The American business psyche seems to believe that we always have to do more volume than we did last year, so the erosion of profits creates a real dilemma, both financially and psychologically.

Shrinking Market Area
As more restaurants enter the market, the distance people are willing to drive is steadily declining.

Mike Hurst, the late owner of 15th Street Fisheries in Fort Lauderdale, Florida estimated that ten years ago, his guests came 15-20 miles for dinner. Today, he says, the majority of his diners live within 2½ miles of his restaurant and the radius is slowly tightening.

People will drive by two or three other restaurants to get to you but, unless you are a serious destination restaurant, they are not likely to drive past twenty or thirty other places. They don't have to!

Guest-Based Marketing
So your most realistic option to build sales has to come from guests who are already within the acceptable travel distance ... and your dining room is full of them! The trick is to be able to get them to come back again and again ... and that is the basis of what I call guest-based marketing.

Building volume from your existing customer base is less expensive and more effective than advertising because you already know who the people are and can reach them directly. By contrast, when you put an ad in the newspaper, 98% of the people who read it would not come to you on a bet -- you are just too far away.

The following pages are full of hints on how to build volume from your existing customer base without losing your shirt in the process.

The ideas are taken from my popular seminar on the same subject and are excerpted from my past books, most notably Guest-Based Marketing, 50 Tips to Improve Your Tips and Cashing In On Complaints.

If you already have these books in your library, this small volume will be a mini refresher course. If you do not have them, and want to explore these ideas in more depth, you will find more information on books and materials on Page 148.

A Word of Caution
You will do better to understand the thinking behind the ideas presented here than to blindly adopt them. Not every suggestion is appropriate for every restaurant (and implementing all of them is totally inappropriate for any operation!)

The trick is to adapt, not adopt.
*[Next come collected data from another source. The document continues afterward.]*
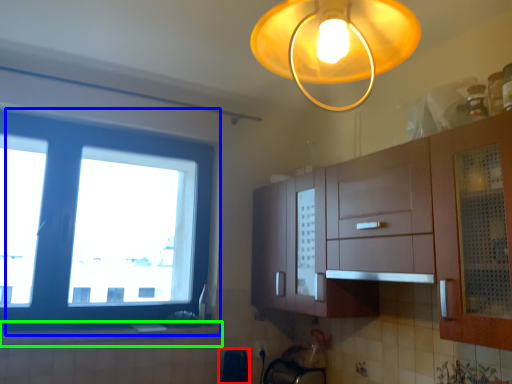 Question: Which is nearer to the appliance (highlighted by a red box)? window (highlighted by a blue box) or counter top (highlighted by a green box).

Choices:
 (A) window
 (B) counter top

Answer: (B) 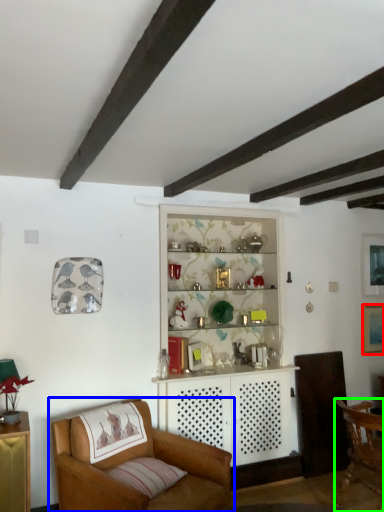 Question: Considering the real-world distances, which object is closest to picture frame (highlighted by a red box)? chair (highlighted by a blue box) or chair (highlighted by a green box).

Choices:
 (A) chair
 (B) chair

Answer: (B) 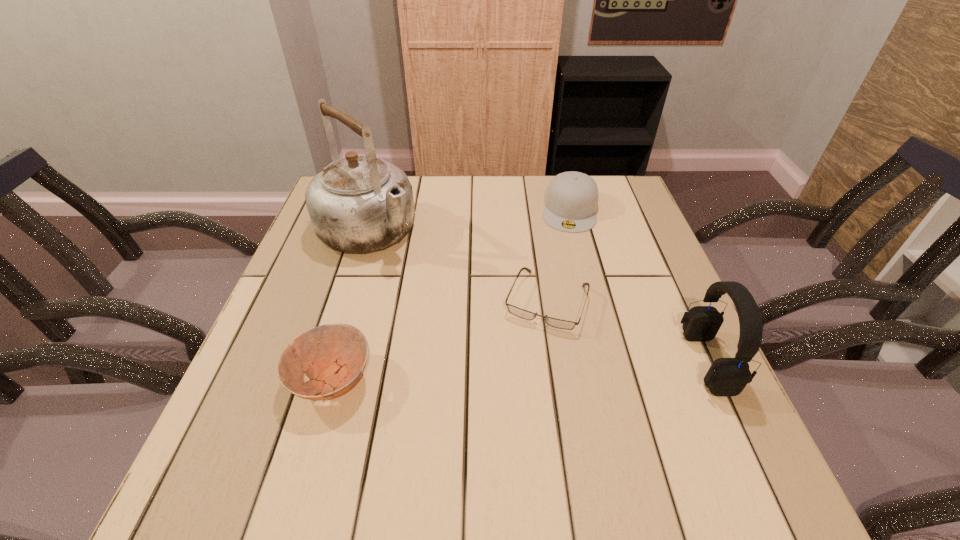 Where is `free space on the desktop that is between the fourth tallest object and the rightmost object and is positioned on the front-facing side of the third tallest object`? This screenshot has height=540, width=960. free space on the desktop that is between the fourth tallest object and the rightmost object and is positioned on the front-facing side of the third tallest object is located at coordinates (551, 369).

You are a GUI agent. You are given a task and a screenshot of the screen. Output one action in this format:
    pyautogui.click(x=<x>, y=<y>)
    Task: Click on the free space on the desktop that is between the second shortest object and the headset and is positioned at the spout of the kettle
    
    Given the screenshot: What is the action you would take?
    pyautogui.click(x=537, y=369)

Locate an element on the screen. vacant space on the desktop that is between the bowl and the headset and is positioned on the front-facing side of the spectacles is located at coordinates (519, 370). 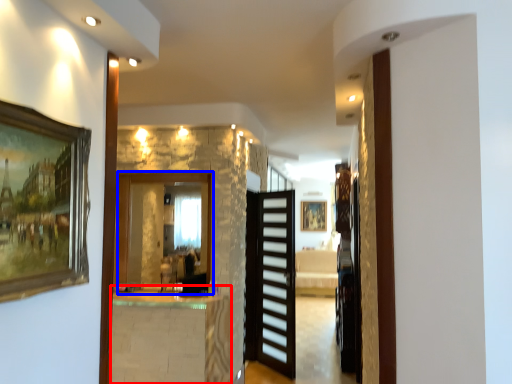 Question: Which of the following is the closest to the observer, table (highlighted by a red box) or mirror (highlighted by a blue box)?

Choices:
 (A) table
 (B) mirror

Answer: (A) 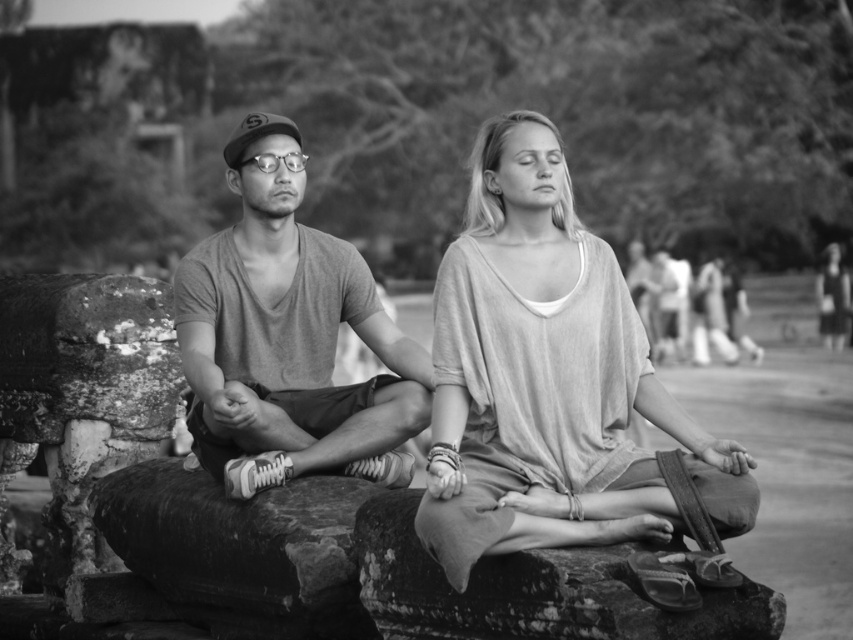 You are a photographer who wants to ensure both the matte gray shirt at center and the smooth stone at center are clearly visible in your next photo. Given their sizes, which object should you focus on to capture both effectively?

The matte gray shirt at center is larger than the smooth stone at center, so focusing on the matte gray shirt at center would help ensure both are in focus since it is the larger object. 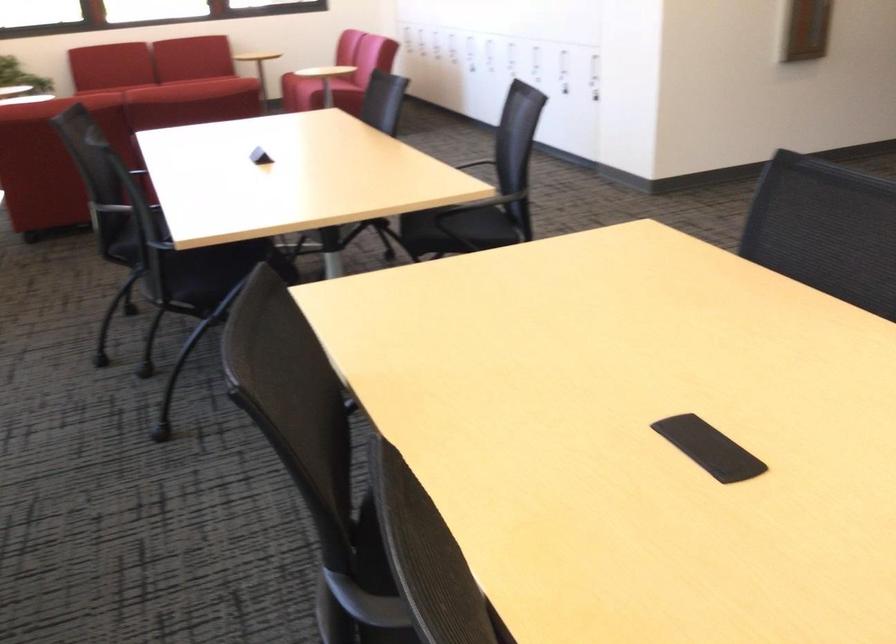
If you grasp the premise behind the idea and the principles that make it work, you will be able to identify and implement your own unique approach.

Get Busy
It is time to raise the bar. "Good enough" is no longer acceptable if you hope to survive and prosper in the new marketplace. I know everyone is doing the best they can at the moment, but doing the best you can is materially different from being as good as you can be ... and better than you have to be.

Why settle for good if you can be great? Do it now before your competition discovers these ideas!